Medieval kicking games were everywhere, yes, in China and Florence and all kinds of places.

Unless you have some evidence to the contrary, I think it's quite clear they are directly descended. Factors include chronology, similarity of the games and both places being English colonies.

Proto Australian Rules Football predates European settlement of Australia and possibly even European settlement of England.

    Marn Grook, marn-grook or marngrook is the popular collective name for traditional Indigenous Australian football games played at gatherings and celebrations by sometimes more than 100 players. From the Woiwurung language of the Kulin people, it means "ball" and "game".
https://en.wikipedia.org/wiki/Marn_Grook

https://www.youtube.com/watch?v=A6sOfIhCzuI

And you're telling me you believe the white Australians adopted and codified this indigenous game instead of one based on English Rugby Football?

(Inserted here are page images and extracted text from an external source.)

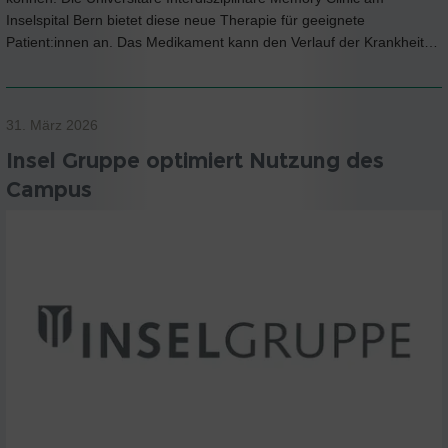
Inselspital Bern bietet diese neue Therapie für geeignete
Patient:innen an. Das Medikament kann den Verlauf der Krankheit…
31. März 2026
Insel Gruppe optimiert Nutzung des
Campus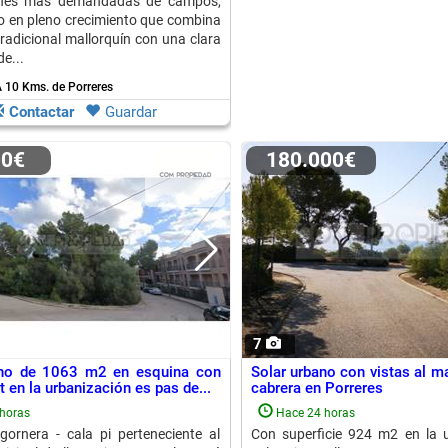
ones más demandadas de campos,
o en pleno crecimiento que combina
tradicional mallorquín con una clara
e...
 10 Kms. de Porreres
Contactar
Guardar
00€
180.000€
7
ano de 1063 m2 en esquina con
Solar urbano con vistas al mar
 en la urbanización es pas de...
cabrera en Porreres
horas
Hace 24 horas
gornera - cala pi perteneciente al
Con superficie 924 m2 en la 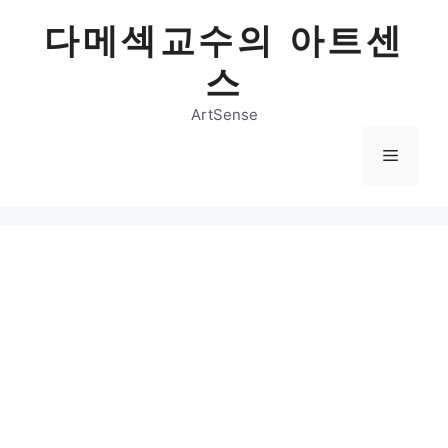
Skip
다메섹교수의 아트센
to
content
스
ArtSense
Menu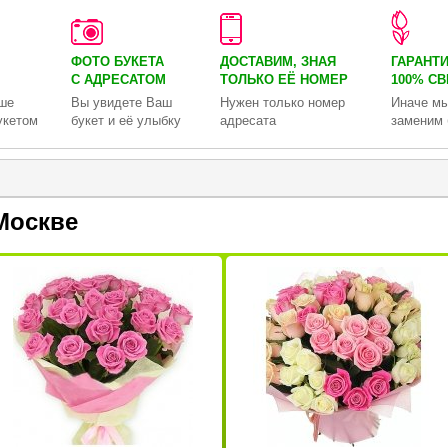
ФОТО БУКЕТА
ДОСТАВИМ, ЗНАЯ
ГАРАНТ
С АДРЕСАТОМ
ТОЛЬКО
ЕЁ НОМЕР
100% С
ше
Вы увидете Ваш
Нужен только номер
Иначе мы
укетом
букет и её улыбку
адресата
заменим 
Москве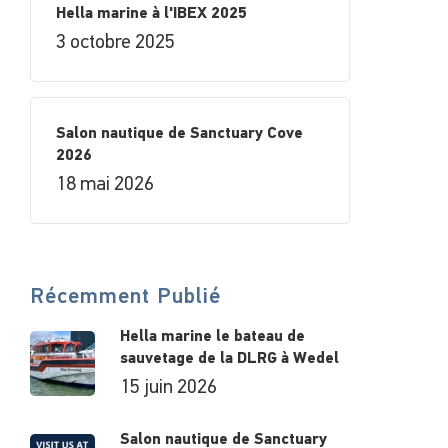
Hella marine à l'IBEX 2025
3 octobre 2025
Salon nautique de Sanctuary Cove
2026
18 mai 2026
Récemment Publié
Hella marine le bateau de
sauvetage de la DLRG à Wedel
15 juin 2026
Salon nautique de Sanctuary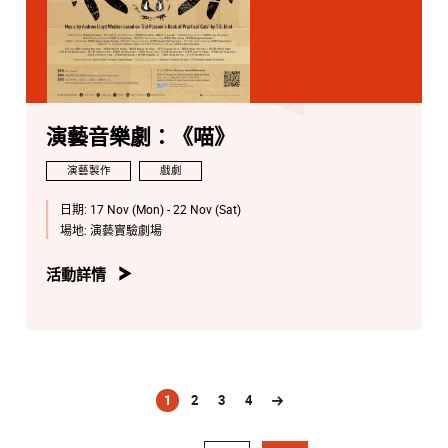
演藝音樂劇：《喵》
演藝製作
戲劇
日期:
17 Nov (Mon) - 22 Nov (Sat)
場地:
演藝實驗劇場
活動詳情
1
2
3
4
(current)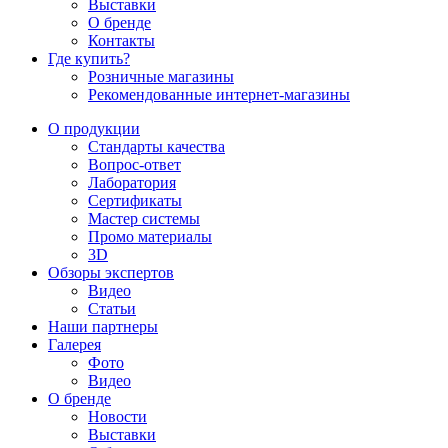
Выставки
О бренде
Контакты
Где купить?
Розничные магазины
Рекомендованные интернет-магазины
О продукции
Стандарты качества
Вопрос-ответ
Лаборатория
Сертификаты
Мастер системы
Промо материалы
3D
Обзоры экспертов
Видео
Статьи
Наши партнеры
Галерея
Фото
Видео
О бренде
Новости
Выставки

It doesn't seem likely.

Like I said, medieval kicking games were everywhere, including marn grook, but I don't see any evidence that Aussie Rules is based on it. "Some historians claim" is the strongest sentence in that Wikipedia article.

As noted, Aussie Rules isn't rugby by a long shot

https://www.youtube.com/watch?v=XMZYZcoAcU0

I'm saying I believe that Australian settlers were heavily influenced by many things that indigenous people did; what to eat, where to find good water, how to manage land, but they rarely acknowledged that influence.

The original version of AFL played by English settlers was a great deal more like original Marn grook than 'modern' codified AFL - the playing area was larger and effectively unbounded (save by the need to score through designated goal areas, etc).

Indigenous influence on AFL creation confirmed by historical transcripts, historian says

    Monash University historian Professor Jenny Hocking found transcripts placing Indigenous football, commonly known today as Marngrook, firmly in the Western district of Victoria where Australian rules founder Tom Wills grew up.

    "We found in the State Library of Victoria records of a transcription of an interview with [Mukjarrawaint man] Johnny Connolly, who describes actually playing the game in the Grampians region as a child in the 1830s to 40s," 
https://www.abc.net.au/news/2017-04-13/historian-reveals-mar...

> It doesn't seem likely.

You're entitled to your opinion but I'd hazard a guess you never grew up playing barefoot football on stony ground with aboriginal teams whereas I did (40 years ago).

Everybody seems to wear shoes now and many of the remote fields have grass now, with a few exceptions:

https://www.youtube.com/watch?v=9UqL_M6_muU

I don't put much stock in your opinion.

Agree, but not Rugby. Aussies Rules doesn't have much in common with Rugby.